Received 17 March 2014; Accepted 29 May 2014; Published 8 July 2014

Academic Editor: Jian J. Zhang

Copyright © 2014 Yifan Chen et al. This is an open access article distributed under the Creative Commons Attribution License, which permits unrestricted use, distribution, and reproduction in any medium, provided the original work is properly cited.
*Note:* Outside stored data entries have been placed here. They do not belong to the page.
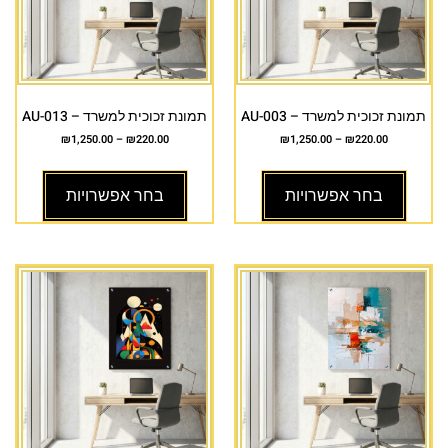
תמונת זכוכית למשרד – AU-003
תמונת זכוכית למשרד – AU-013
₪
1,250.00
–
₪
220.00
₪
1,250.00
–
₪
220.00
בחר אפשרויות
בחר אפשרויות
Along with the emergence of massive graph-modeled data, it is of great importance to investigate graph similarity joins due to their wide applications for multiple purposes, including data cleaning, and near duplicate detection. This paper considers graph similarity joins with edit distance constraints, which return pairs of graphs such that their edit distances are no larger than a given threshold. Leveraging the MapReduce programming model, we propose MGSJoin, a scalable algorithm following the filtering-verification framework for efficient graph similarity joins. It relies on counting overlapping graph signatures for filtering out nonpromising candidates. With the potential issue of too many key-value pairs in the filtering phase, spectral Bloom filters are introduced to reduce the number of key-value pairs. Furthermore, we integrate the multiway join strategy to boost the verification, where a MapReduce-based method is proposed for GED calculation. The superior efficiency and scalability of the proposed algorithms are demonstrated by extensive experimental results.